Este gesto se incorporó desde primera hora a la liturgia de la Iglesia y a lo largo de los siglos ha conocido distintas expresiones y modalidades. En 1955, la Santa Sede otorgó la facultad, allí donde lo aconsejase un motivo pastoral, de efectuar el lavatorio de los pies a doce hombres, como venía recogido en las rúbricas del Missale Romanun (página 300, número 11) y en el Caeremoniale Episcoporum (números 301 y 229 b). Ahora, el Papa, a través de la Congregación para el Culto Divino, ha querido, en el legítimo ejercicio de su misión apostólica, modificar las rúbricas y mejorar la modalidad de actuación concreta del Lavatorio. Y con la finalidad –no podía ser otra– de que exprese más plenamente el significado del gesto efectuado por Jesús en el Cenáculo, que, con palabras de Francisco, en carta al prefecto del citado dicasterio, es «su entrega hasta el final por la salvación del mundo, su caridad sin límites».

¿Cuál es el significado y el alcance de la modificación? Empezaremos respondiendo que Francisco ha querido elevar a la categoría de derecho lo que ya era un hecho: que el lavatorio de los pies de la misa vespertina del Jueves Santo incluya tanto varones como mujeres. Él mismo, ya en sus años como arzobispo de Buenos Aires y en los tres jueves santos que ha presidido como Papa, lo había hecho, al igual que, en realidad, se hacía en otras parroquias, templos y comunidades. La razón de ello, que no obedece a los dictados de las cuotas y paridades igualitaristas al uso, es un inequívoco y justo reconocimiento al papel de la mujer; y, sobre todo, visibiliza mejor la variedad y la riqueza del entero pueblo santo de Dios  y el alcance del mandato universal del Señor que este gesto evangélico y litúrgico conlleva, que no es otro que el servicio, el amor fraterno y la misión universal.
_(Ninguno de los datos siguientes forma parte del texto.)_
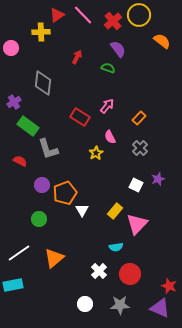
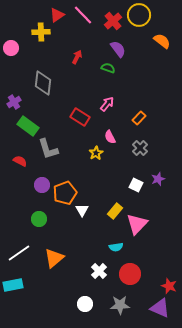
pink arrow: moved 2 px up
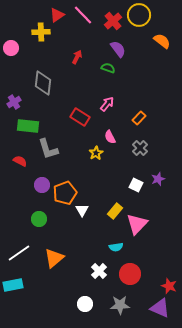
green rectangle: rotated 30 degrees counterclockwise
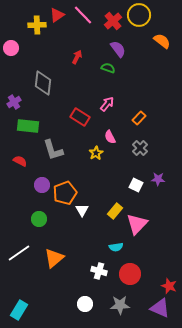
yellow cross: moved 4 px left, 7 px up
gray L-shape: moved 5 px right, 1 px down
purple star: rotated 24 degrees clockwise
white cross: rotated 28 degrees counterclockwise
cyan rectangle: moved 6 px right, 25 px down; rotated 48 degrees counterclockwise
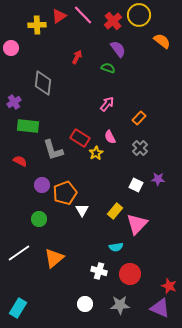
red triangle: moved 2 px right, 1 px down
red rectangle: moved 21 px down
cyan rectangle: moved 1 px left, 2 px up
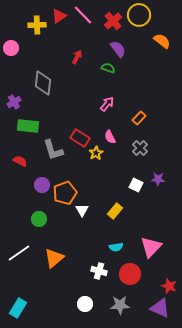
pink triangle: moved 14 px right, 23 px down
Al efecto, las nuevas rúbricas prescriben que «los pastores puedan elegir a un grupo de fieles que represente la variedad y la unidad de cada porción del pueblo de Dios». Y añade: «Ese grupo puede estar formado por hombres y mujeres y, convenientemente, por jóvenes y ancianos, sanos y enfermos, clérigos, consagrados y laicos».
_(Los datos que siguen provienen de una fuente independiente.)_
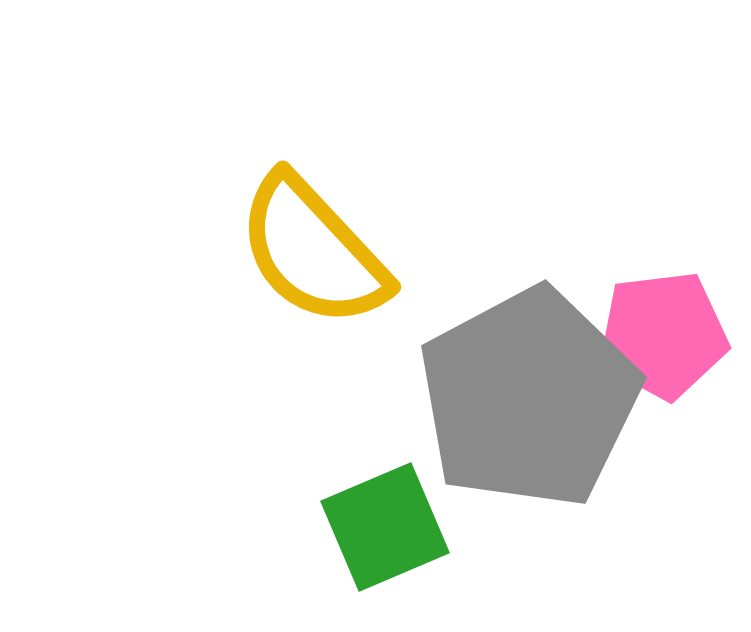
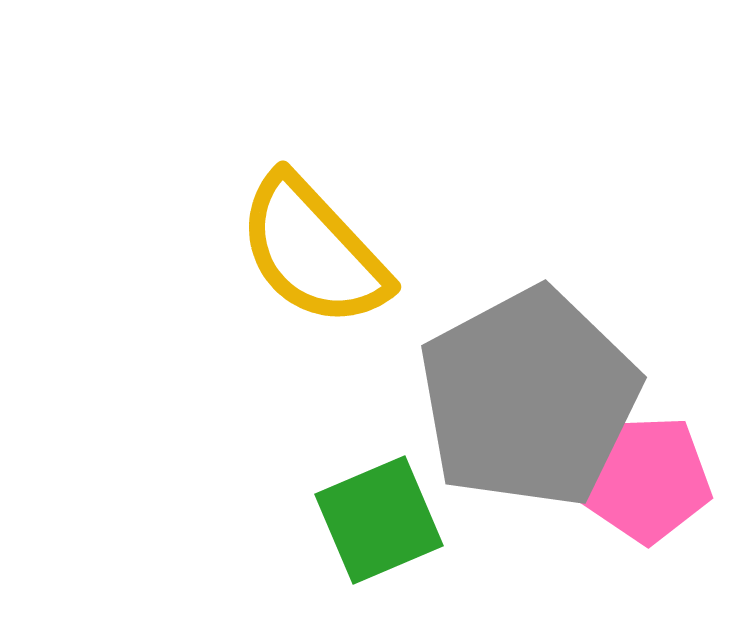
pink pentagon: moved 17 px left, 144 px down; rotated 5 degrees clockwise
green square: moved 6 px left, 7 px up
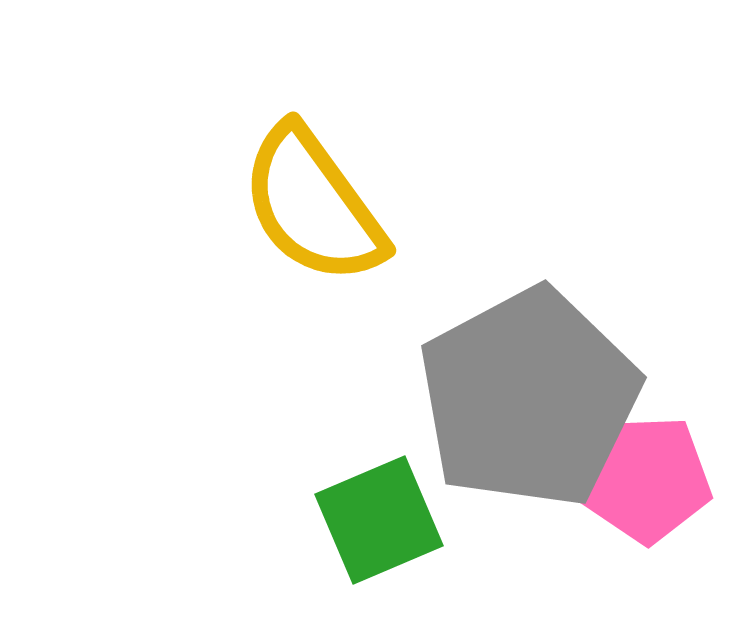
yellow semicircle: moved 46 px up; rotated 7 degrees clockwise
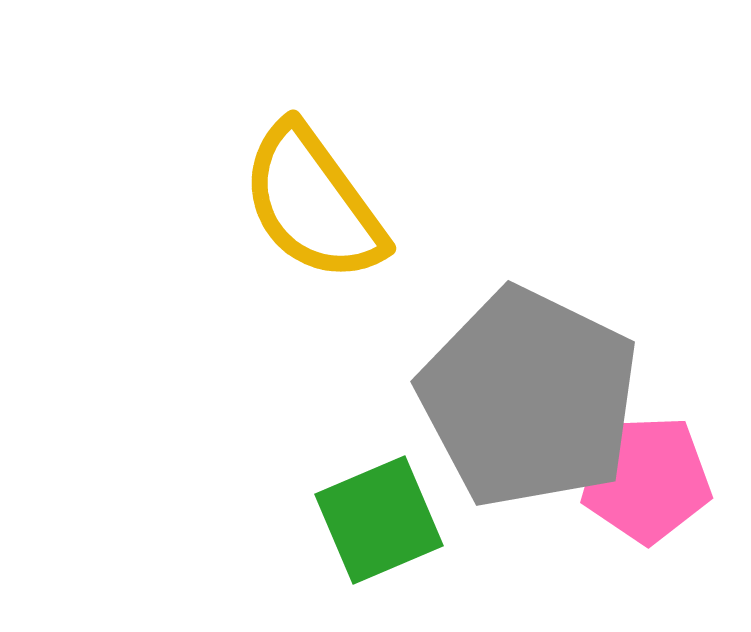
yellow semicircle: moved 2 px up
gray pentagon: rotated 18 degrees counterclockwise
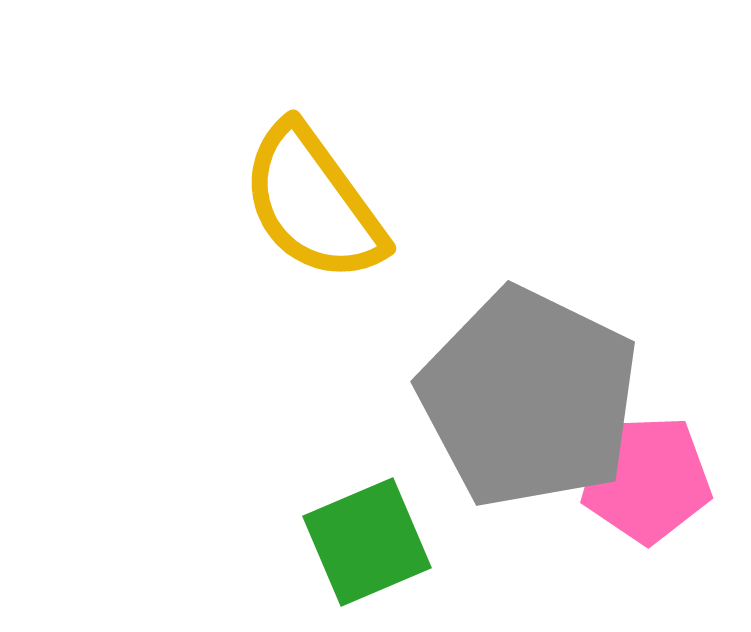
green square: moved 12 px left, 22 px down
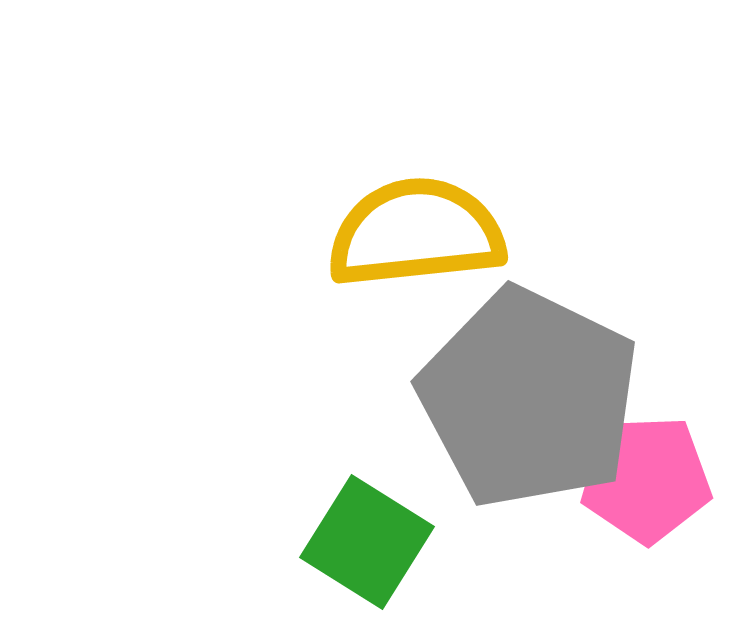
yellow semicircle: moved 103 px right, 30 px down; rotated 120 degrees clockwise
green square: rotated 35 degrees counterclockwise
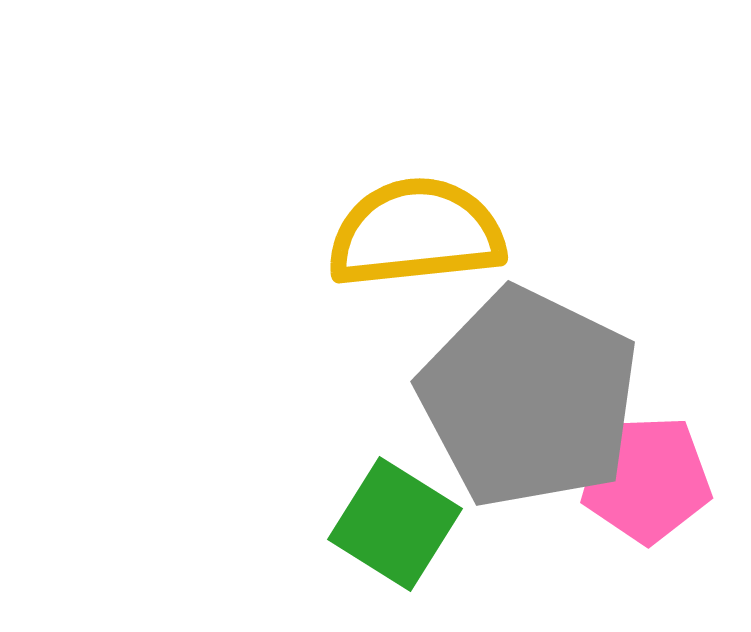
green square: moved 28 px right, 18 px up
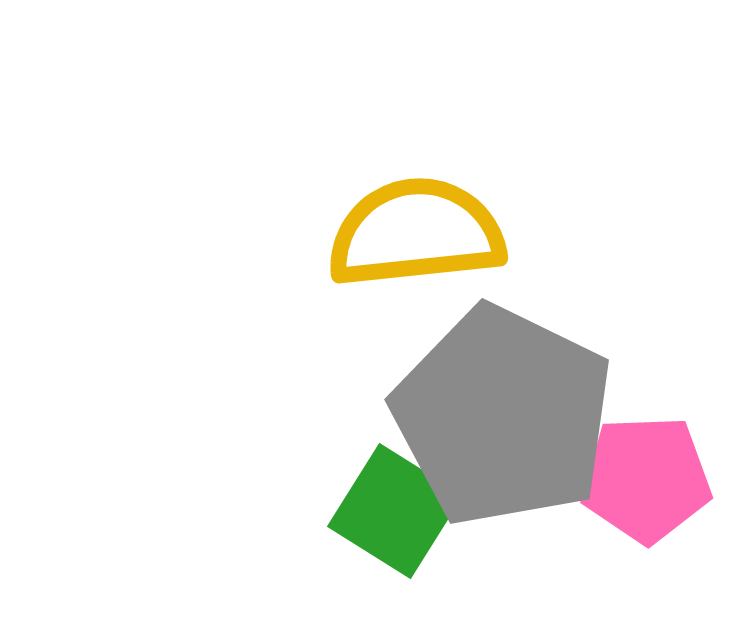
gray pentagon: moved 26 px left, 18 px down
green square: moved 13 px up
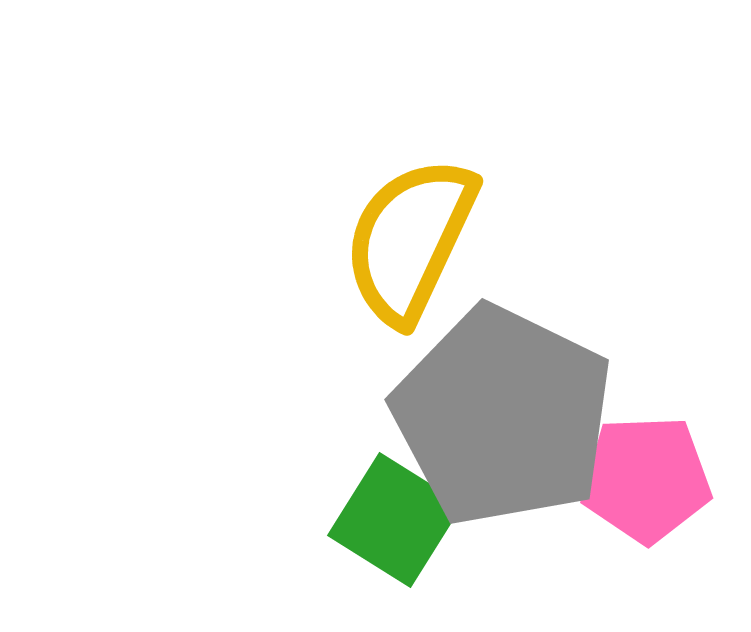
yellow semicircle: moved 6 px left, 7 px down; rotated 59 degrees counterclockwise
green square: moved 9 px down
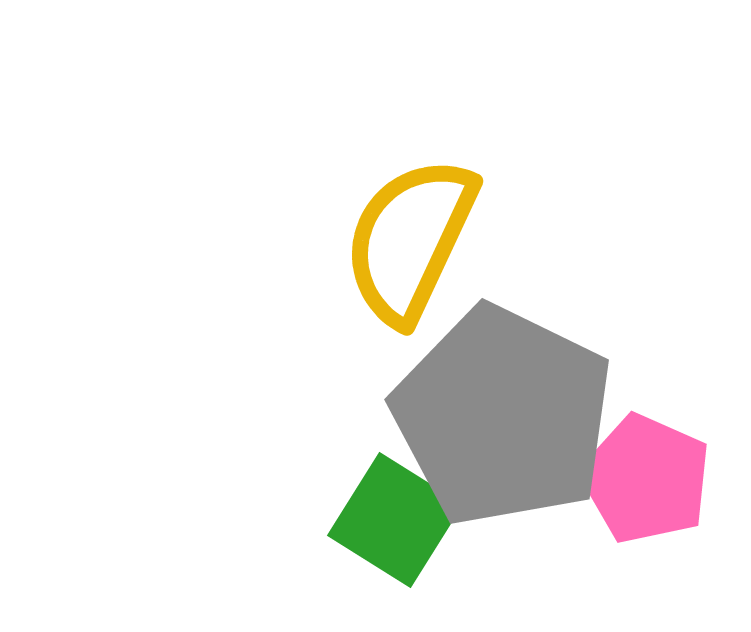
pink pentagon: rotated 26 degrees clockwise
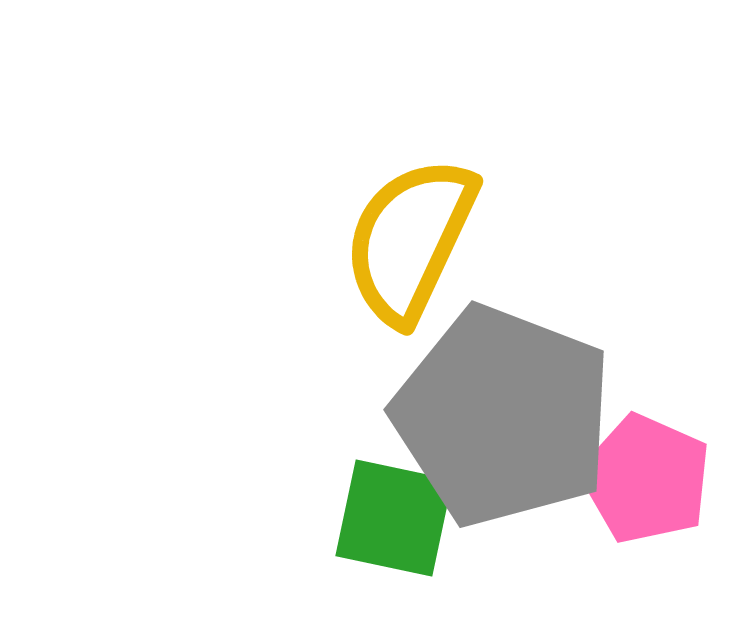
gray pentagon: rotated 5 degrees counterclockwise
green square: moved 1 px left, 2 px up; rotated 20 degrees counterclockwise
Pero es más. Dada la riqueza y la interpelación de lo que el lavatorio de los pies encierra, la Santa Sede recomienda y encarece asimismo a los pastores y responsables de los templos y del culto que se le dé a los elegidos y al resto de los fieles «una explicación adecuada del rito para que participen en él responsable, activa y fructuosamente».

Así, pues, esta modificación auspiciada por Francisco debe entenderse como una aportación  y como una mejor visibilización de la realidad plural de la Iglesia y al papel y a la misión de todos y de todas en ella; una profundización en el significado auténtico de gestos tan excelsos e interperladores como este, para lo cual, además, se ha de intensificar, como queda dicho, la explicación adecuada del rito y evitar, por tanto, cualquier tentación «teatral» al respecto; una ayuda en pro de una mayor y mejor participación en las celebraciones litúrgicas; y una llamada a incrementar el compromiso misionero y caritativo de todo el pueblo fiel.

Reducir esta disposición papal a un mero y cosmético «guiño» a lo política y socialmente correcto es, a nuestro juicio, un error. Como lo es todavía más pensar, temer o desear, que esta modificación abra vías o rendijas al sacerdocio ministerial para las mujeres, tema del que en reiteradas ocasiones Francisco ha hablado con meridiana claridad.

Bienvenida sea una modificación precisa, sensata y oportuna, que incluso, como queda dicho, era ya una realidad. Y, sobre todo, aprovechemos bien sus auténticas potenciales pastorales y catequéticas.